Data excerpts
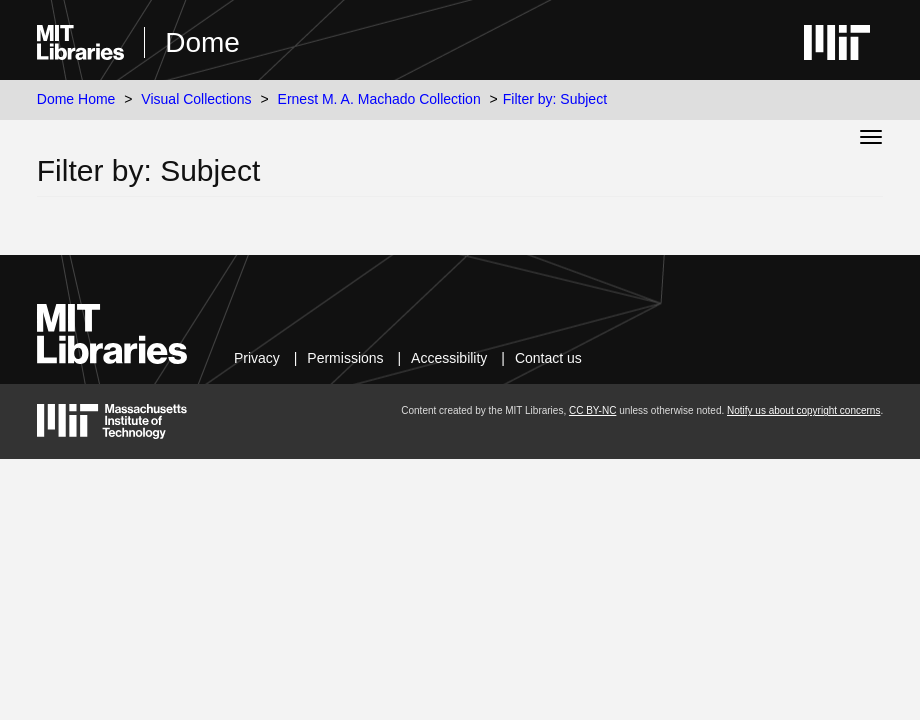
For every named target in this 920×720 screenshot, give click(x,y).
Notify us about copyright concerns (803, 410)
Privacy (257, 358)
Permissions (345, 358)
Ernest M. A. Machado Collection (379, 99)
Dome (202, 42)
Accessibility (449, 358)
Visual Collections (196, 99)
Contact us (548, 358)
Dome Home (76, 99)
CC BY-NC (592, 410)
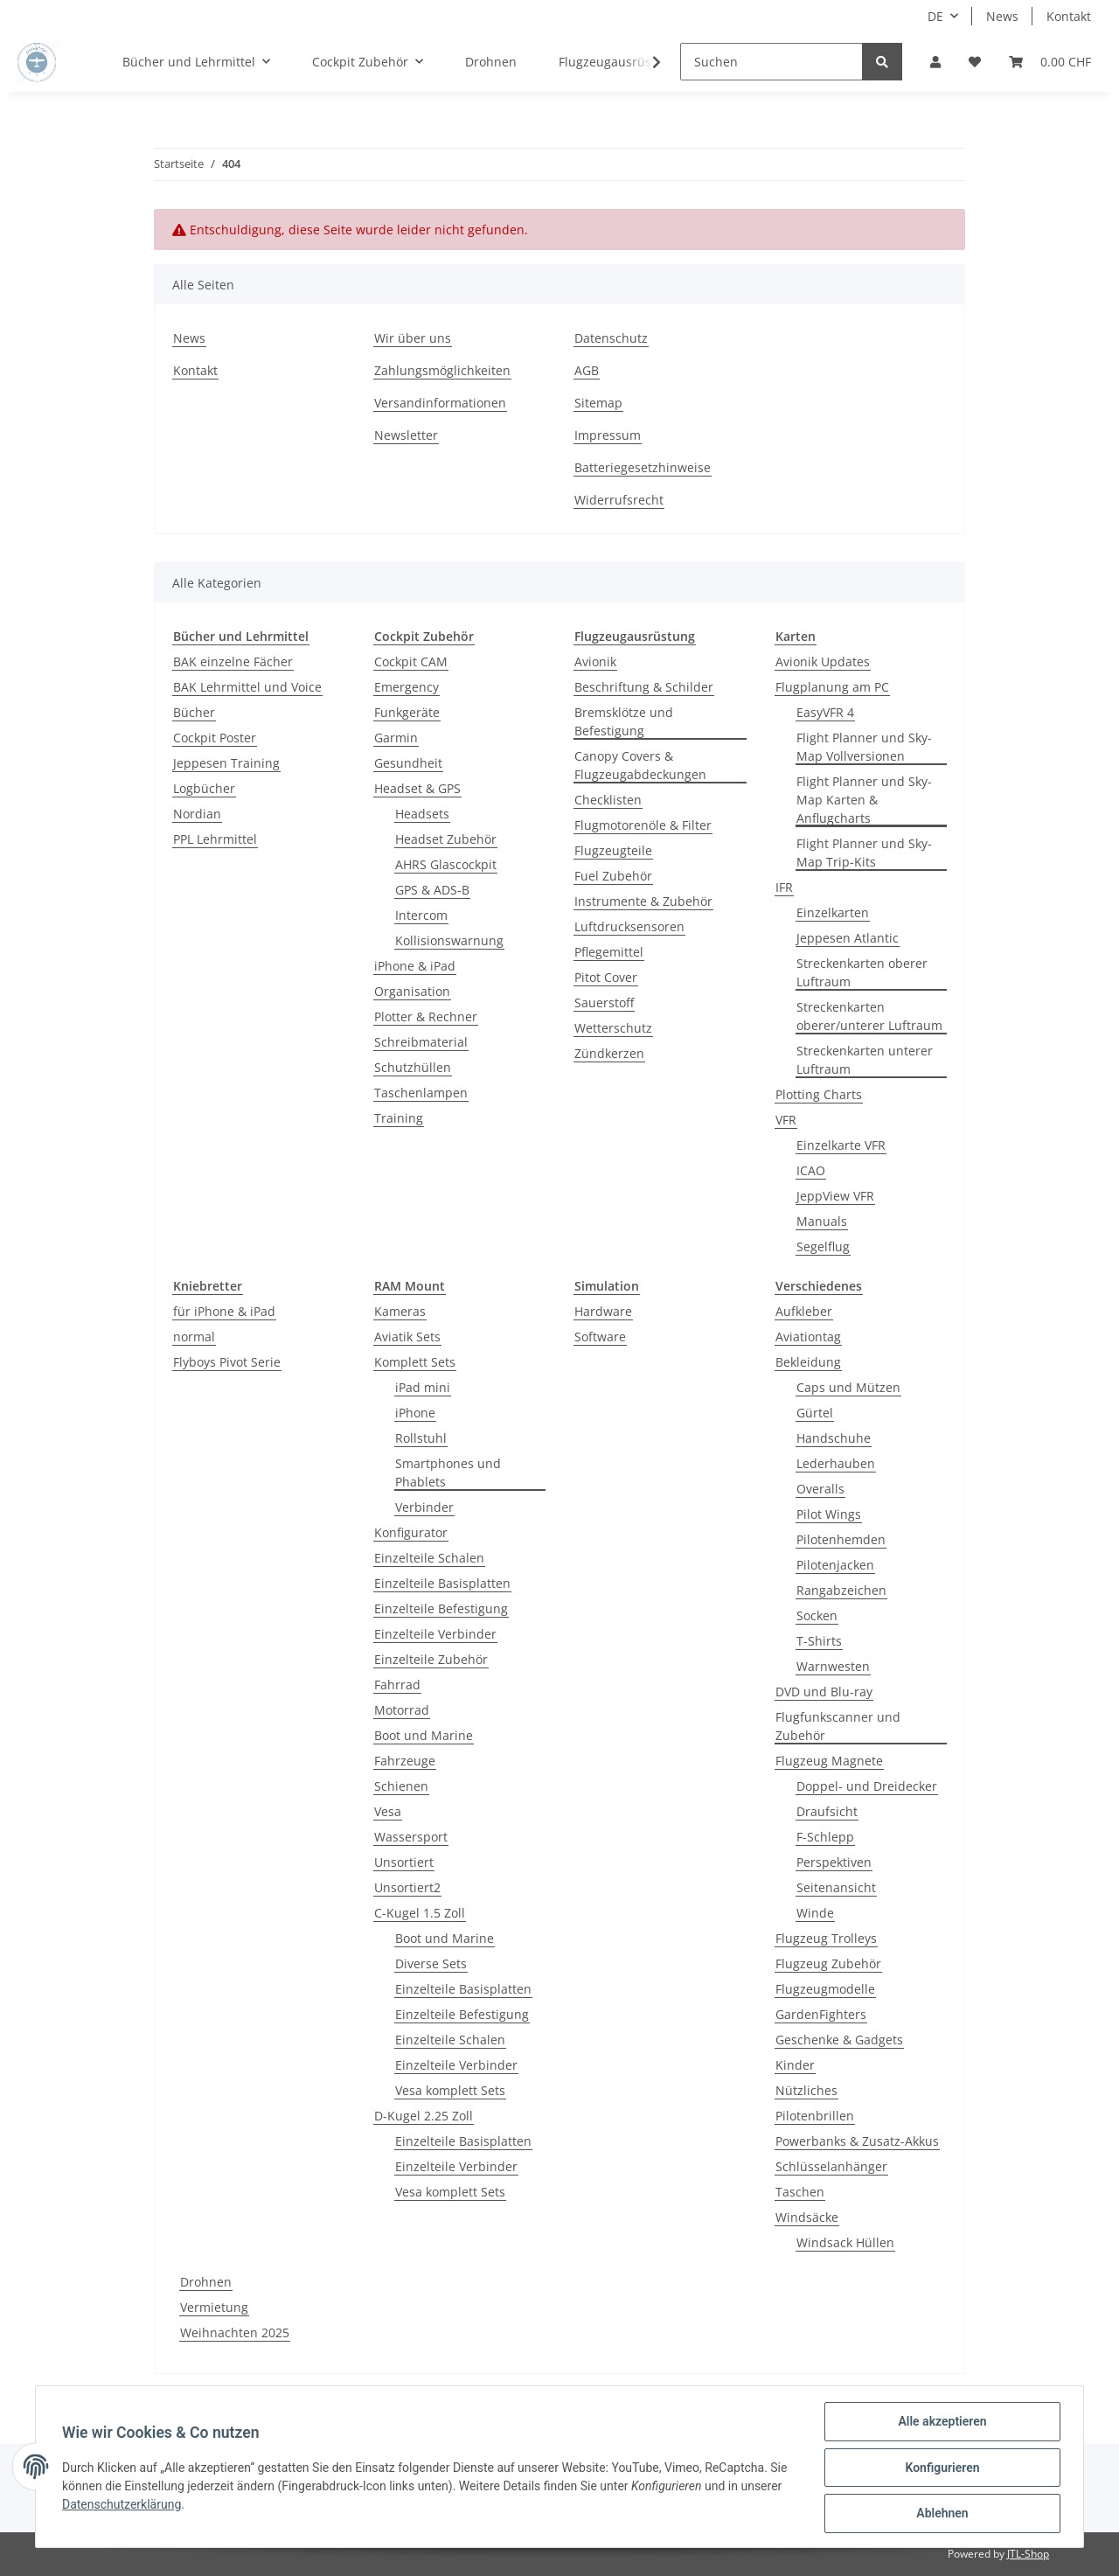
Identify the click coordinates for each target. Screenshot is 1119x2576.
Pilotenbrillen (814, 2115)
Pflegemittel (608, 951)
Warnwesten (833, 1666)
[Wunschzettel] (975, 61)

WORK TO BE COMPLETED:
Return every line of the records exactly as given, pictures excluded.

WRITTEN RESPONSE:
For every named target in this 920×720 screenshot, give click(x,y).
Notify us about copyright concerns (803, 410)
Privacy (257, 358)
Permissions (345, 358)
Ernest M. A. Machado Collection (379, 99)
Dome (202, 42)
Accessibility (449, 358)
Visual Collections (196, 99)
Contact us (548, 358)
Dome Home (76, 99)
CC BY-NC (592, 410)
Identify the click coordinates for each target. Screenshot is 1119x2576.
Pilotenbrillen (814, 2115)
Pflegemittel (608, 951)
Warnwesten (833, 1666)
[Wunschzettel] (975, 61)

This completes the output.